§ WORK ITEM
Determine how many lines in the entries below contain "harcama", and output that number alone.

§ DATA EXTRACTS
++++

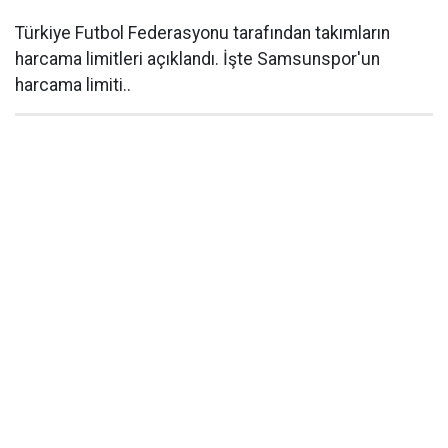
Türkiye Futbol Federasyonu tarafından takımların
harcama limitleri açıklandı. İşte Samsunspor'un
harcama limiti..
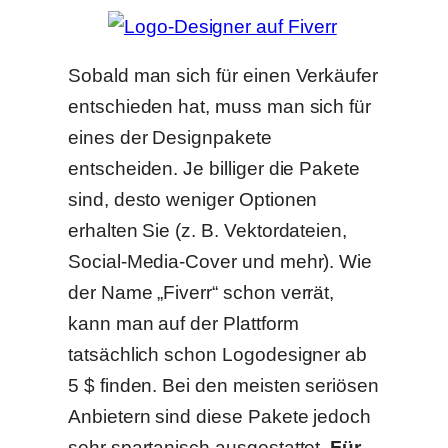
Sobald man sich für einen Verkäufer
entschieden hat, muss man sich für
eines der Designpakete
entscheiden. Je billiger die Pakete
sind, desto weniger Optionen
erhalten Sie (z. B. Vektordateien,
Social-Media-Cover und mehr). Wie
der Name „Fiverr“ schon verrät,
kann man auf der Plattform
tatsächlich schon Logodesigner ab
5 $ finden. Bei den meisten seriösen
Anbietern sind diese Pakete jedoch
sehr spartanisch ausgestattet.
Für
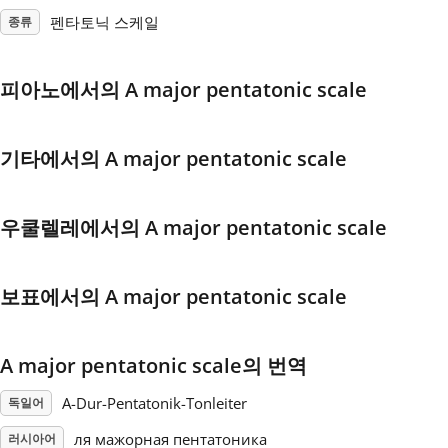
펜타토닉 스케일
종류
Français
피아노에서의 A major pentatonic scale
한국어
기타에서의 A major pentatonic scale
हिन्दी
우쿨렐레에서의 A major pentatonic scale
Italiano
보표에서의 A major pentatonic scale
日本語
Polski
A major pentatonic scale의 번역
A-Dur-Pentatonik-Tonleiter
독일어
Português
ля мажорная пентатоника
러시아어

++++

§ TASK RESPONSE
2